Dedicated areas, equipment, and materials are designated for various stages of DNA and RNA
extraction procedures. DNA and RNA isolation can be done by manual or automated methods.
Currently, most clinical laboratories employ commercial protocols based on liquid- or solid-phase
extractions. Nucleated cells are isolated from biological samples prior to nucleic acid extraction.
White blood cells (WBC) can be isolated from blood and bone marrow samples by different methods.
One method involves lysing the red blood cells with an ammonium chloride solution, which yields the total
WBC population and other nucleated cells present.

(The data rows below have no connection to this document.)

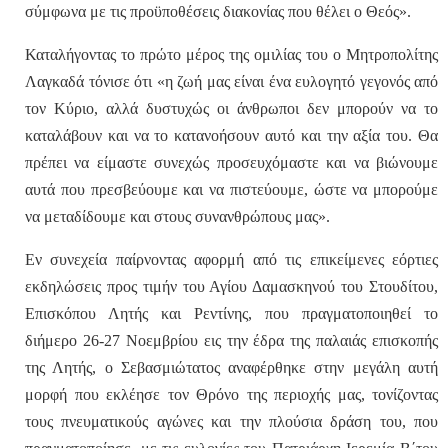
σύμφωνα με τις προϋποθέσεις διακονίας που θέλει ο Θεός».
Καταλήγοντας το πρώτο μέρος της ομιλίας του ο Μητροπολίτης
Λαγκαδά τόνισε ότι «η ζωή μας είναι ένα ευλογητό γεγονός από
τον Κύριο, αλλά δυστυχώς οι άνθρωποι δεν μπορούν να το
καταλάβουν και να το κατανοήσουν αυτό και την αξία του. Θα
πρέπει να είμαστε συνεχώς προσευχόμαστε και να βιώνουμε
αυτά που πρεσβεύουμε και να πιστεύουμε, ώστε να μπορούμε
να μεταδίδουμε και στους συνανθρώπους μας».
Εν συνεχεία παίρνοντας αφορμή από τις επικείμενες εόρτιες
εκδηλώσεις προς τιμήν του Αγίου Δαμασκηνού του Στουδίτου,
Επισκόπου Λητής και Ρεντίνης, που πραγματοποιηθεί το
διήμερο 26-27 Νοεμβρίου εις την έδρα της παλαιάς επισκοπής
της Λητής, ο Σεβασμιώτατος αναφέρθηκε στην μεγάλη αυτή
μορφή που εκλέησε τον Θρόνο της περιοχής μας, τονίζοντας
τους πνευματικούς αγώνες και την πλούσια δράση του, που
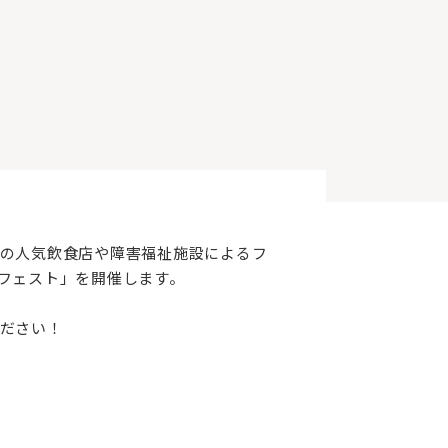
の人気飲食店や障害福祉施設によるフ
フェスト」を開催します。
ださい！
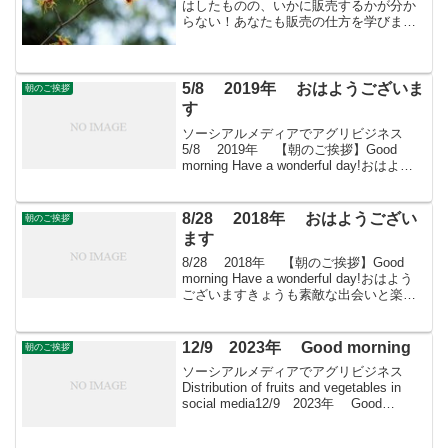
はしたものの、いかに販売するかが分か
らない！あなたも販売の仕方を学びませ
んか？すばる会員（年会費：24000円）対
象に販売をサポート
5/8 2019年 おはようございま
朝のご挨拶
す
ソーシアルメディアでアグリビジネス
5/8 2019年 【朝のご挨拶】Good
morning Have a wonderful day!おはよう
ございますきょうも素敵な出会いと楽し
いソーシアルを！今朝はカーネーション
とともに・・・＊ な...
8/28 2018年 おはようござい
朝のご挨拶
ます
8/28 2018年 【朝のご挨拶】Good
morning Have a wonderful day!おはよう
ございますきょうも素敵な出会いと楽し
いソーシアルを！今朝はオイランソウと
ともに・・・＊ クサキョウチクトウの
別称。ハナシノブ...
12/9 2023年 Good morning
朝のご挨拶
ソーシアルメディアでアグリビジネス
Distribution of fruits and vegetables in
social media12/9 2023年 Good
morning 朝こそすべて！ 「朝聞夕改」
There is on...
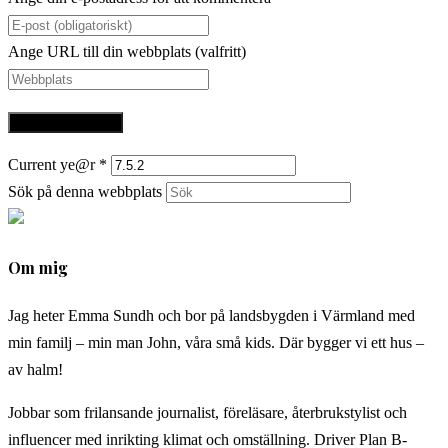
Ange URL till din webbplats (valfritt)
Current ye@r
*
Sök på denna webbplats
Om mig
Jag heter Emma Sundh och bor på landsbygden i Värmland med
min familj – min man John, våra små kids. Där bygger vi ett hus –
av halm!
Jobbar som frilansande journalist, föreläsare, återbrukstylist och
influencer med inrikting klimat och omställning. Driver Plan B-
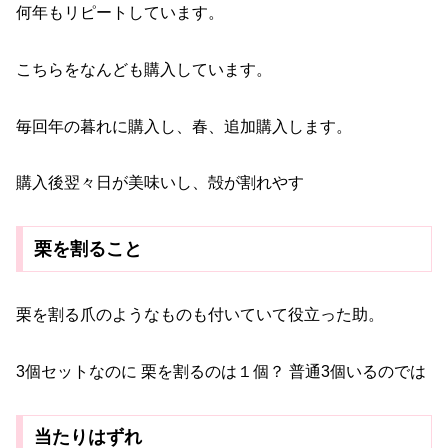
何年もリピートしています。
こちらをなんども購入しています。
毎回年の暮れに購入し、春、追加購入します。
購入後翌々日が美味いし、殻が割れやす
栗を割ること
栗を割る爪のようなものも付いていて役立った助。
3個セットなのに 栗を割るのは１個？ 普通3個いるのでは
当たりはずれ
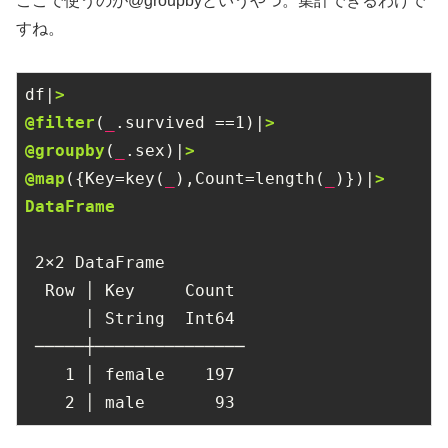
ここで使うのが@groupbyというやつ。集計できるわけで
すね。
df|
>

@filter
(
_
.survived ==
1
)|
>

@groupby
(
_
.sex)|
>

@map
({Key=key(
_
),Count=length(
_
)})|
>

DataFrame
2
×
2
 DataFrame

  Row │ Key     Count

      │ String  Int64

 ─────┼───────────────

1
 │ female    
197
2
 │ male       
93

Another method involves a gradient preparation with a Ficoll solution, which yields the mononuclear
cell population only. Sections of FFPE tissue blocks are prepared for DNA extraction by first removing the
paraffin and disrupting the cell membranes with proteinase K digestion. Fresh and frozen tissues also undergo
proteinase K digestion prior to nucleic acid extraction. DNA isolation protocols consist of several steps,
including cell lysis, DNA purification by salting out the proteins and other debris (nonorganic method), or by
solvent extractions of the proteins with phenol and chloroform solutions (organic method). The DNA is then
precipitated out of the solution with isopropanol or ethanol. The pellet is washed with 70% to 80% ethanol
and then solubilized in buffer, such as Tris-EDTA solution. Proteinase K can be added to assist in the disruption
and to prevent nonspecific degradation of the DNA. RNase is sometimes added to eliminate contaminating
RNA. The DNA yield is quantitated spectrophotometrically, and the DNA sample integrity is visually checked, if
necessary, on an agarose gel followed by ethidium bromide staining. Intact DNA appears as a high–molecular-
weight single band, whereas degraded DNA is identified as a smear of variably sized fragments. After
extraction, the DNA is stored at 4°C prior to use in a PCR assay, and is then stored at –70°C after completion of
the assay. Because the DNA extracted from formalin-fixed tissue is degraded to a variable extent, an analysis
of the extraction product by gel electrophoresis is not informative. Yield and integrity of the extracted DNA is
best assessed by an amplification control to ensure that the quality and quantity of input DNA is adequate to
yield a valid result.
RNA isolation steps are similar to the ones described previously for DNA extraction. However, RNA is
inherently less stable than DNA due to its single-strand conformation and susceptibility to degradation by
RNase, which is ubiquitous in the environment.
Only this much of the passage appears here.